Memer, a teenaged girl, lives in a house in a conquered city, once the greatest house there, now fallen on hard times, like all the city has, under the occupation of a conquering army from the deserts to the east. Previously a place of great learning, the occupiers have banned books and reading, and every bit of native culture they are aware of. In their own culture, though, storytelling is revered, and the arrival of the famed poet Orrec and his wife Gry (from the first book) launches a turning point for the city that Memer is soon at the center of. Memer has been secretly taught to read and love books by the master of her house, the former leader of the city, now nearly forgotten. Befriended by Orrec and Gry, Memer watches the city gradually awaken to a rebellion against their occupiers, and also the awakening of ancient powers centered in the books hidden in her own house.

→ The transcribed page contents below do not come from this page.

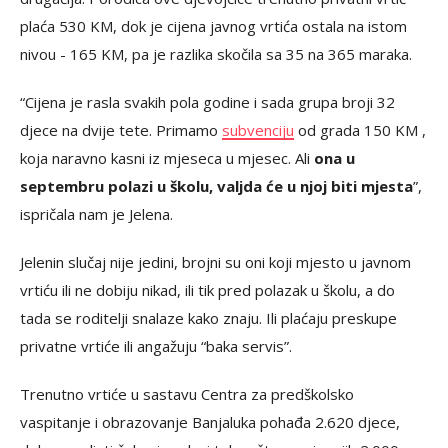
plaća 530 KM, dok je cijena javnog vrtića ostala na istom
nivou - 165 KM, pa je razlika skočila sa 35 na 365 maraka.
“Cijena je rasla svakih pola godine i sada grupa broji 32
djece na dvije tete. Primamo
subvenciju
od grada 150 KM ,
koja naravno kasni iz mjeseca u mjesec. Ali
ona u
septembru polazi u školu, valjda će u njoj biti mjesta
”,
ispričala nam je Jelena.
Jelenin slučaj nije jedini, brojni su oni koji mjesto u javnom
vrtiću ili ne dobiju nikad, ili tik pred polazak u školu, a do
tada se roditelji snalaze kako znaju. Ili plaćaju preskupe
privatne vrtiće ili angažuju “baka servis”.
Trenutno vrtiće u sastavu Centra za predškolsko
vaspitanje i obrazovanje Banjaluka pohađa 2.620 djece,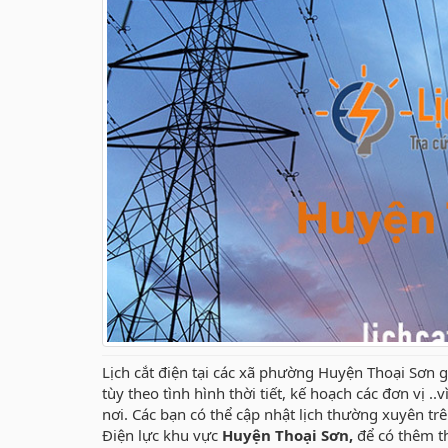
Lịch cắt điện tại các xã phường Huyện Thoại Sơn g
tùy theo tình hình thời tiết, kế hoạch các đơn vị .
nơi. Các bạn có thể cập nhật lịch thường xuyên t
Điện lực khu vực
Huyện Thoại Sơn,
để có thêm t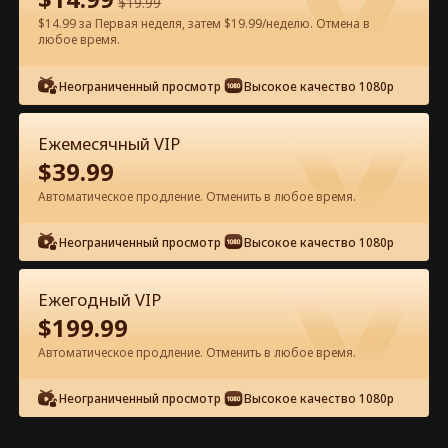
$
19.99
$14.99 за Первая неделя, затем $19.99/неделю. Отмена в
Смотреть бесплатно в приложении
любое время.
Неограниченный просмотр
Высокое качество 1080p
Ежемесячный VIP
$
39.99
Автоматическое продление. Отменить в любое время.
Эпизод 53 - Потерянная прима-
Неограниченный просмотр
Высокое качество 1080p
балерина Полный фильм
Ежегодный VIP
0-49
50-91
Все эпизоды
$
199.99
Автоматическое продление. Отменить в любое время.
53
54
55
56
57
5
Неограниченный просмотр
Высокое качество 1080p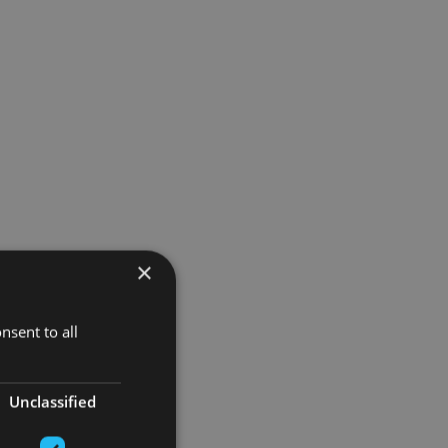
×
nsent to all
Unclassified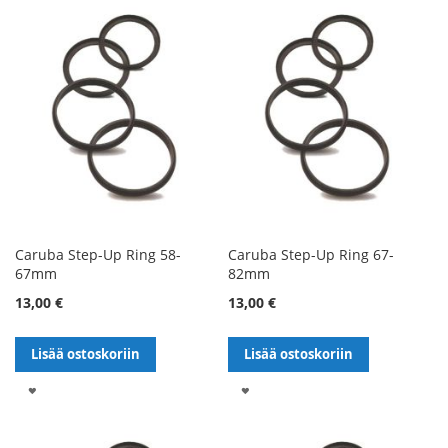
Caruba Step-Up Ring 58-
Caruba Step-Up Ring 67-
67mm
82mm
13,00 €
13,00 €
Lisää ostoskoriin
Lisää ostoskoriin
LISÄÄ
LISÄÄ
TOIVELISTALLE
TOIVELISTALLE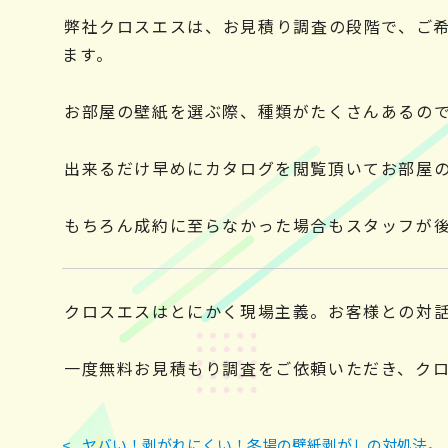
弊社クロスエスは、お見積り調査の段階で、ご
ます。
お部屋の壁紙を選ぶ際、種類がたくさんあるの
出来るだけ早めにカタログを閲覧頂いてお部屋
もちろん成約に至らなかった場合もスタッフが
クロスエスはとにかく現場主義。お客様との対
一度無料お見積もり調査をご依頼いただき、ク
<
ヤバい！剥がれにくい！冬場の壁紙剥がしの対処法。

One subtext in the first book, “Gifts,” that I forgot to mention was that of Orrec’s love of stories, and how his mother taught him to read, a rare skill in his original home. Now he’s become a celebrated poet and storyteller, travelling the entire Western Shore, writing and researching old legends and tales. The importance of reading and learning continues in this book, with even deeper meaning. And there is magic as well, hidden magic waiting to spring forth when the city needs it most. And Memer is right in the center of that, as well.
Beautifully written, wonderful characters, a plot that kept me guessing much of the time, as the city in it balanced on the edge of disaster. Despite the fantasy setting, there is so much here about people that rings true, one can learn much from it. As in all the best fantasies. Highly recommended!